Would you repeat the listing below verbatim and drop the images?

[EXERCISE DATA]
━━━━━━━━

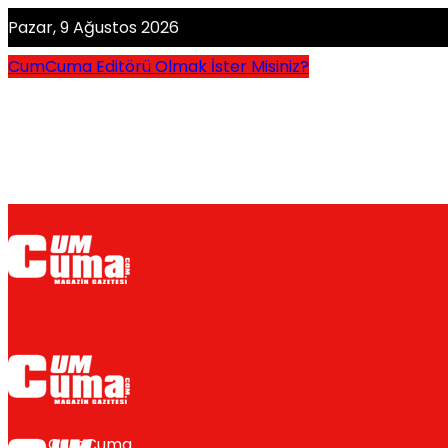
Pazar, 9 Ağustos 2026
CumCuma Editörü Olmak İster Misiniz?
CumCuma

━━━━━━━━

[EXERCISE SOLUTION]
Pazar, 9 Ağustos 2026
CumCuma Editörü Olmak İster Misiniz?
CumCuma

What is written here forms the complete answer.